Quella del dieselgate Volkswagen è diventata una storia infinita, con sequele irriducibili per frequenza e “intensità”: la questione è diventata inevitabilmente anche politica, generando un vero e proprio braccio di ferro fra USA e Germania.

L’ultimo atto in questo senso (perlomeno in ordine di tempo) risale a poche ore fa: le autorità giudiziarie d’oltreoceano hanno infatti emesso un mandato di cattura internazionale per accertare la responsabilità individuali di cinque ex manager di Volkswagen, come riporta la Süddeutsche Zeitung.

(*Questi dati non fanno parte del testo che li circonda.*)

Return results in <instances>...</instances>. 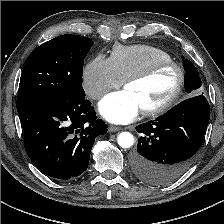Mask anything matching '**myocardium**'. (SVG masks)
Wrapping results in <instances>:
<instances>
[{"mask_svg":"<svg viewBox=\"0 0 224 224\" xmlns=\"http://www.w3.org/2000/svg\"><path fill=\"white\" fill-rule=\"evenodd\" d=\"M167 68H172L176 71L177 73V83L176 86L171 93V95L161 104L149 108V109H144L142 110V114L144 116H157L160 115L170 108H172L175 103L178 101L184 85H185V80H186V72L184 68L178 64L177 62L174 61H164V62H156L144 69L141 72L135 73L131 76H129L125 81H124V88H126L127 85L131 83H136V82H141L145 81L152 76H154L156 73L167 69Z\"/></svg>","mask_w":224,"mask_h":224,"instance_id":"myocardium-1","label":"myocardium"}]
</instances>
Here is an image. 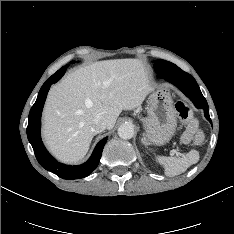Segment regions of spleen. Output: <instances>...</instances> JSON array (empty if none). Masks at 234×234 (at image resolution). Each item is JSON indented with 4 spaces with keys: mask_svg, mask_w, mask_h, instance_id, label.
<instances>
[{
    "mask_svg": "<svg viewBox=\"0 0 234 234\" xmlns=\"http://www.w3.org/2000/svg\"><path fill=\"white\" fill-rule=\"evenodd\" d=\"M156 161L164 167L166 176L174 177L187 170V168L199 161V153L191 150L182 158L158 156Z\"/></svg>",
    "mask_w": 234,
    "mask_h": 234,
    "instance_id": "3e777b00",
    "label": "spleen"
}]
</instances>
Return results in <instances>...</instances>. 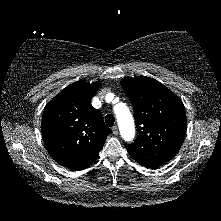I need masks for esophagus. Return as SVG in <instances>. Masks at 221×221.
Wrapping results in <instances>:
<instances>
[{
	"instance_id": "1",
	"label": "esophagus",
	"mask_w": 221,
	"mask_h": 221,
	"mask_svg": "<svg viewBox=\"0 0 221 221\" xmlns=\"http://www.w3.org/2000/svg\"><path fill=\"white\" fill-rule=\"evenodd\" d=\"M112 132H113L114 135H117L118 132H119V131H118V127H117V126H113V127H112Z\"/></svg>"
}]
</instances>
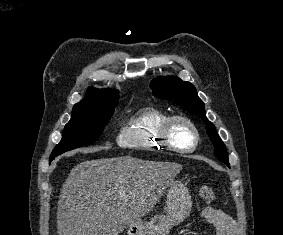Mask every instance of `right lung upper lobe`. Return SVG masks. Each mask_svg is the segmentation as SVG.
Wrapping results in <instances>:
<instances>
[{
    "mask_svg": "<svg viewBox=\"0 0 283 235\" xmlns=\"http://www.w3.org/2000/svg\"><path fill=\"white\" fill-rule=\"evenodd\" d=\"M118 102V95L112 94L111 90H99L90 87L87 91L86 97L75 105H101Z\"/></svg>",
    "mask_w": 283,
    "mask_h": 235,
    "instance_id": "right-lung-upper-lobe-1",
    "label": "right lung upper lobe"
}]
</instances>
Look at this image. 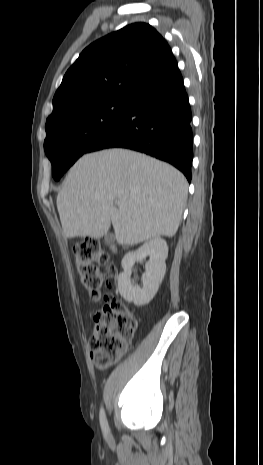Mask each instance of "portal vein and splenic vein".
<instances>
[{
    "mask_svg": "<svg viewBox=\"0 0 263 465\" xmlns=\"http://www.w3.org/2000/svg\"><path fill=\"white\" fill-rule=\"evenodd\" d=\"M117 206H118L119 208H122V207H123V204H122L121 202H118V203H117Z\"/></svg>",
    "mask_w": 263,
    "mask_h": 465,
    "instance_id": "obj_1",
    "label": "portal vein and splenic vein"
}]
</instances>
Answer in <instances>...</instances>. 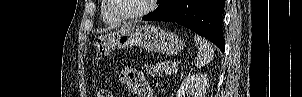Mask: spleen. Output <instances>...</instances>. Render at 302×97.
<instances>
[{
    "label": "spleen",
    "instance_id": "3e777b00",
    "mask_svg": "<svg viewBox=\"0 0 302 97\" xmlns=\"http://www.w3.org/2000/svg\"><path fill=\"white\" fill-rule=\"evenodd\" d=\"M194 40L198 46L196 66L200 68L210 63V61L213 59L214 49L210 42L199 35H195Z\"/></svg>",
    "mask_w": 302,
    "mask_h": 97
}]
</instances>
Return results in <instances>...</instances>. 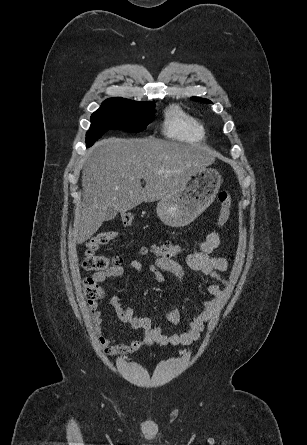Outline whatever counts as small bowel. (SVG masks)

Difficilmente la Germania consegnerà agli USA i “latitanti” in questione, che però saranno a rischio di arresto appena varcati i confini del proprio paese. Una decisione, quella americana, che certamente non aiuta nemmeno a distendere i gelidi rapporti fra Mr. President Trump e la cancelliera Merkel (“I tedeschi vendono troppe auto in USA, vanno fermati”, ndr.). Senza contare che uno dei cinque ricercati collabora già con la giustizia tedesca, impegnata a portare alla luce del sole tutte le trame di questa vicenda ancora avvolta da molte ombre.

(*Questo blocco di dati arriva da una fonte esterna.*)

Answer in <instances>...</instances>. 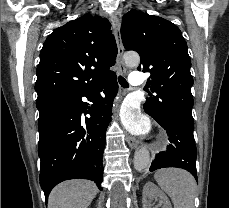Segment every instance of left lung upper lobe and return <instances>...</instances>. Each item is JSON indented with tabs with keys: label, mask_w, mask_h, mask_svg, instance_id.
I'll return each mask as SVG.
<instances>
[{
	"label": "left lung upper lobe",
	"mask_w": 229,
	"mask_h": 208,
	"mask_svg": "<svg viewBox=\"0 0 229 208\" xmlns=\"http://www.w3.org/2000/svg\"><path fill=\"white\" fill-rule=\"evenodd\" d=\"M121 36L126 50L139 53L138 70L151 73L147 84L156 95L149 93L145 111L194 125L191 60L180 29L164 18L129 11L122 18Z\"/></svg>",
	"instance_id": "5c2ea615"
}]
</instances>
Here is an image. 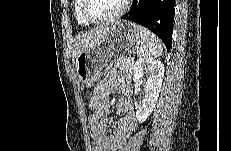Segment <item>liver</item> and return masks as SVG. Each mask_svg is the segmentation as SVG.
Listing matches in <instances>:
<instances>
[{
  "label": "liver",
  "instance_id": "1",
  "mask_svg": "<svg viewBox=\"0 0 231 151\" xmlns=\"http://www.w3.org/2000/svg\"><path fill=\"white\" fill-rule=\"evenodd\" d=\"M112 24H103L88 32L78 34L73 50V62L82 52L97 45L110 30Z\"/></svg>",
  "mask_w": 231,
  "mask_h": 151
}]
</instances>
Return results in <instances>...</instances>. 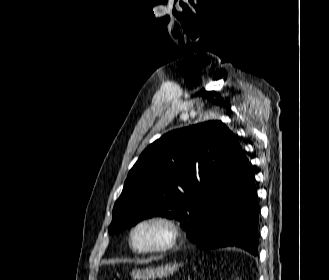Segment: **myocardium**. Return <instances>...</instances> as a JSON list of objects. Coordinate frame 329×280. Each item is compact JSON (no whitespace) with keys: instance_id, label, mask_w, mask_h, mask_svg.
Listing matches in <instances>:
<instances>
[{"instance_id":"1","label":"myocardium","mask_w":329,"mask_h":280,"mask_svg":"<svg viewBox=\"0 0 329 280\" xmlns=\"http://www.w3.org/2000/svg\"><path fill=\"white\" fill-rule=\"evenodd\" d=\"M148 224H158L164 227L167 232L166 240L158 246L148 247V248H137L133 242L134 234L140 227ZM179 237H180V229L174 219L164 214H153L141 218L131 227L129 231L128 242L130 248L135 253L143 254V255L161 254L173 249L178 243Z\"/></svg>"}]
</instances>
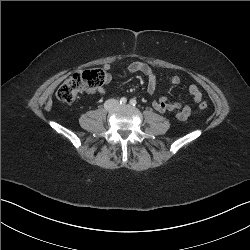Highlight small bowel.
I'll list each match as a JSON object with an SVG mask.
<instances>
[{"mask_svg": "<svg viewBox=\"0 0 250 250\" xmlns=\"http://www.w3.org/2000/svg\"><path fill=\"white\" fill-rule=\"evenodd\" d=\"M102 71L105 75L104 84H109L112 81L111 65L105 64ZM127 72L129 74L140 73L144 75L147 78V92L150 95H153L155 93L157 84L160 80V75L153 71V69L148 64L138 61L132 62L128 65ZM180 81V77L178 75H174L167 80V83L169 85H178ZM105 92L106 89L103 85L97 89V93L100 95L105 94ZM189 93L194 102H199L202 98V93L196 85H191L189 87ZM152 106L156 111L160 113L176 111V117L180 121L187 120L191 114L190 104L182 102H171L166 96H162L154 100Z\"/></svg>", "mask_w": 250, "mask_h": 250, "instance_id": "small-bowel-1", "label": "small bowel"}]
</instances>
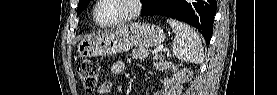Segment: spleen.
I'll list each match as a JSON object with an SVG mask.
<instances>
[{"label": "spleen", "instance_id": "spleen-1", "mask_svg": "<svg viewBox=\"0 0 277 95\" xmlns=\"http://www.w3.org/2000/svg\"><path fill=\"white\" fill-rule=\"evenodd\" d=\"M167 23L175 34L173 55L184 62L200 63L203 59V47L195 30L189 25L173 19H168Z\"/></svg>", "mask_w": 277, "mask_h": 95}]
</instances>
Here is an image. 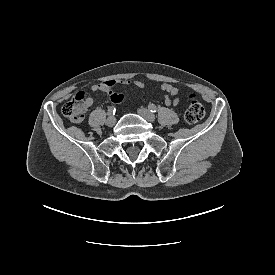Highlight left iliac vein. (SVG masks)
I'll return each mask as SVG.
<instances>
[{
	"instance_id": "4c4485c4",
	"label": "left iliac vein",
	"mask_w": 275,
	"mask_h": 275,
	"mask_svg": "<svg viewBox=\"0 0 275 275\" xmlns=\"http://www.w3.org/2000/svg\"><path fill=\"white\" fill-rule=\"evenodd\" d=\"M138 113L140 116H142L143 118H145L146 120H148L150 122L155 121L154 115L148 109L140 108V109H138Z\"/></svg>"
}]
</instances>
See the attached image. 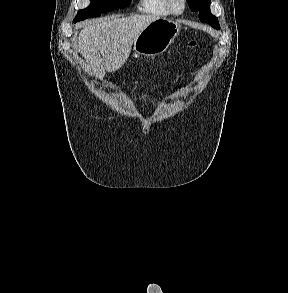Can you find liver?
<instances>
[{
    "mask_svg": "<svg viewBox=\"0 0 288 293\" xmlns=\"http://www.w3.org/2000/svg\"><path fill=\"white\" fill-rule=\"evenodd\" d=\"M157 19L159 16L155 14L132 15L98 20L83 28L76 48L86 60V71L103 79L105 71L120 69L127 61L136 37Z\"/></svg>",
    "mask_w": 288,
    "mask_h": 293,
    "instance_id": "1",
    "label": "liver"
}]
</instances>
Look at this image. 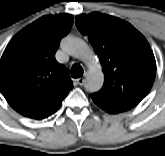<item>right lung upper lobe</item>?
<instances>
[{
  "label": "right lung upper lobe",
  "instance_id": "cb5924a9",
  "mask_svg": "<svg viewBox=\"0 0 165 156\" xmlns=\"http://www.w3.org/2000/svg\"><path fill=\"white\" fill-rule=\"evenodd\" d=\"M74 17L47 15L16 34L0 60V90L23 116L43 119L55 113L73 88L65 66L55 59Z\"/></svg>",
  "mask_w": 165,
  "mask_h": 156
}]
</instances>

Nel frattempo Oliver Schimdt, manager tedesco di Volkswagen, è dietro le sbarre in USA dall’inizio dell’anno: e questo la dice lunga sulle (pochissime) remore che gli americani avrebbero nel mettere in cella altri elementi più o meno importanti nell’organigramma dello scandalo emissioni VW.

Certo è che il sopracitato mandato di cattura ha una perfetta specularità con le intenzioni protezionistiche del tycoon, intenzionato a spingere al massimo il concetto di “buy american”, specie quando si tratta dell’industria delle quattro ruote. Un messaggio arrivato forte e chiaro anche ai costruttori “colpevoli” di produrre al di fuori degli USA, che nella maggioranza dei casi si sono affrettati a correggere il tiro.